## INSTRUCTIONS FOR THE TASK
Reproduce exactly only the lines from the line that holds "7 AGOSTO 2026" to the line that holds "Einladung zum Königin-Olga-Tag", inclusive, in the listing below, and please leave out every picture.

━━━━━━━━━━

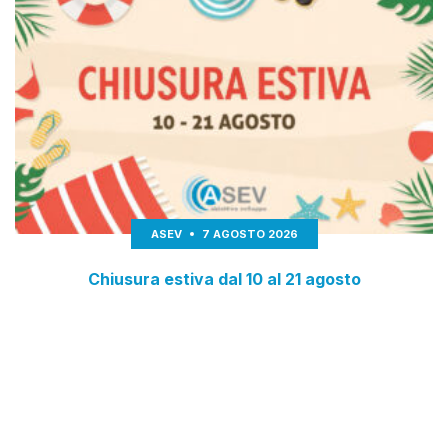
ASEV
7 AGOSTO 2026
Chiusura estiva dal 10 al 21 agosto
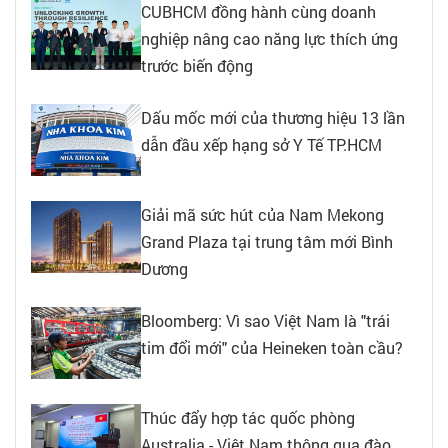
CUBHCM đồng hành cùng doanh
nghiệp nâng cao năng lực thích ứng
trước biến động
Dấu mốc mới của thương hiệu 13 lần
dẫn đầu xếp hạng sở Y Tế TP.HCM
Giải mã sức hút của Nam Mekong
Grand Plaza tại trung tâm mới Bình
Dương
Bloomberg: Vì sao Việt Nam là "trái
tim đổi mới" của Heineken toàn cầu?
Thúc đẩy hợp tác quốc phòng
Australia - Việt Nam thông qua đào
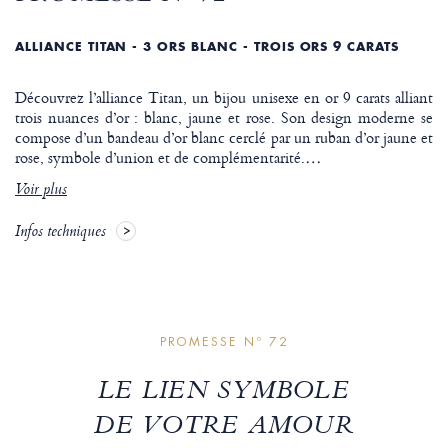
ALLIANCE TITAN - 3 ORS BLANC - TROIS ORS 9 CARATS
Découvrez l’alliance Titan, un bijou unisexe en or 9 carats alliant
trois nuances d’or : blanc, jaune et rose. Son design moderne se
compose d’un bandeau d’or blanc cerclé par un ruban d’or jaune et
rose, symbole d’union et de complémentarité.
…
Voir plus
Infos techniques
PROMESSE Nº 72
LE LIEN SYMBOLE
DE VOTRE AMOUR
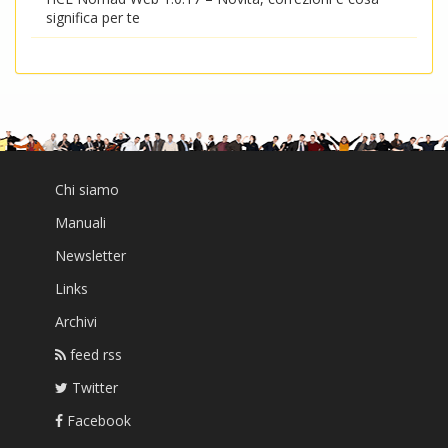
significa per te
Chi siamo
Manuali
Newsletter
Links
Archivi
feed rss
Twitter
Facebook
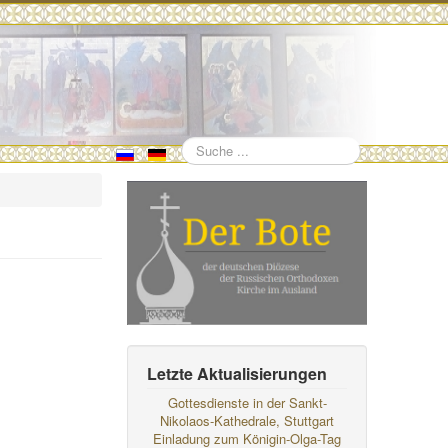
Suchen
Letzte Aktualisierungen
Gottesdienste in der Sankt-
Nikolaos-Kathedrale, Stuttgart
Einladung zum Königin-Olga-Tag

━━━━━━━━━━

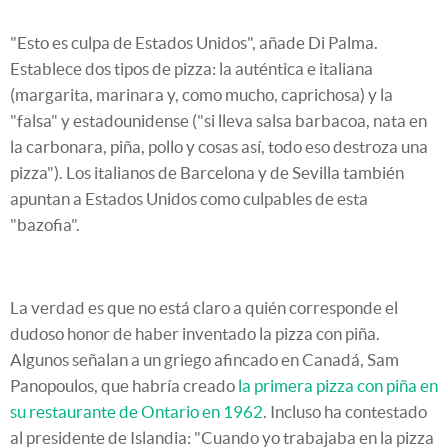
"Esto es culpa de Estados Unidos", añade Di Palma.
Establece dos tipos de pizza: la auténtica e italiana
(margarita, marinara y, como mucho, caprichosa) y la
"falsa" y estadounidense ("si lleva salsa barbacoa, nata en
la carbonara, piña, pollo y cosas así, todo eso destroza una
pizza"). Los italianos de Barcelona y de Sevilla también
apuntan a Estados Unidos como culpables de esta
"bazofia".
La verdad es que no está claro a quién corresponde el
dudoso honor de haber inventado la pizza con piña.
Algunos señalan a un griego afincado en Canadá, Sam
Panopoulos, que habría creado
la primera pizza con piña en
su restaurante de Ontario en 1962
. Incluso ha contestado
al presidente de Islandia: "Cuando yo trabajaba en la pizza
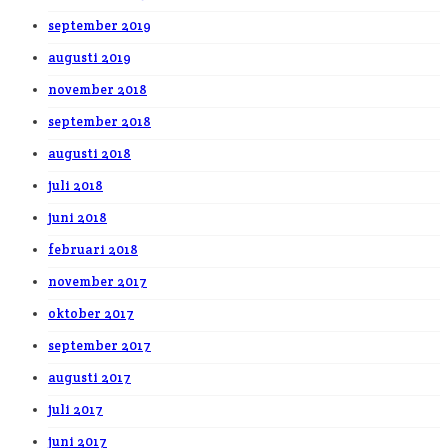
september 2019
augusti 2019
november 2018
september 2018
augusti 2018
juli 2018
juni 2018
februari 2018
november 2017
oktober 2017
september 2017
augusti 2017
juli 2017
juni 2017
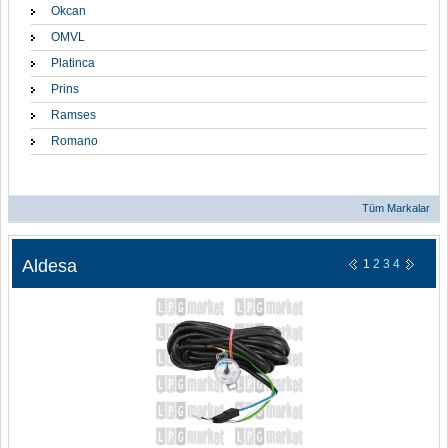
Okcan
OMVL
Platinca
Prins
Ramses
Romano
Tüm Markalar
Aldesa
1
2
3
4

━━━━━━━━━━

## WRITTEN SOLUTION
7 AGOSTO 2026
Chiusura estiva dal 10 al 21 agosto
CUBHCM đồng hành cùng doanh
nghiệp nâng cao năng lực thích ứng
trước biến động
Dấu mốc mới của thương hiệu 13 lần
dẫn đầu xếp hạng sở Y Tế TP.HCM
Giải mã sức hút của Nam Mekong
Grand Plaza tại trung tâm mới Bình
Dương
Bloomberg: Vì sao Việt Nam là "trái
tim đổi mới" của Heineken toàn cầu?
Thúc đẩy hợp tác quốc phòng
Australia - Việt Nam thông qua đào
ALLIANCE TITAN - 3 ORS BLANC - TROIS ORS 9 CARATS
Découvrez l’alliance Titan, un bijou unisexe en or 9 carats alliant
trois nuances d’or : blanc, jaune et rose. Son design moderne se
compose d’un bandeau d’or blanc cerclé par un ruban d’or jaune et
rose, symbole d’union et de complémentarité.
…
Voir plus
Infos techniques
PROMESSE Nº 72
LE LIEN SYMBOLE
DE VOTRE AMOUR
significa per te
Chi siamo
Manuali
Newsletter
Links
Archivi
feed rss
Twitter
Facebook
Suchen
Letzte Aktualisierungen
Gottesdienste in der Sankt-
Nikolaos-Kathedrale, Stuttgart
Einladung zum Königin-Olga-Tag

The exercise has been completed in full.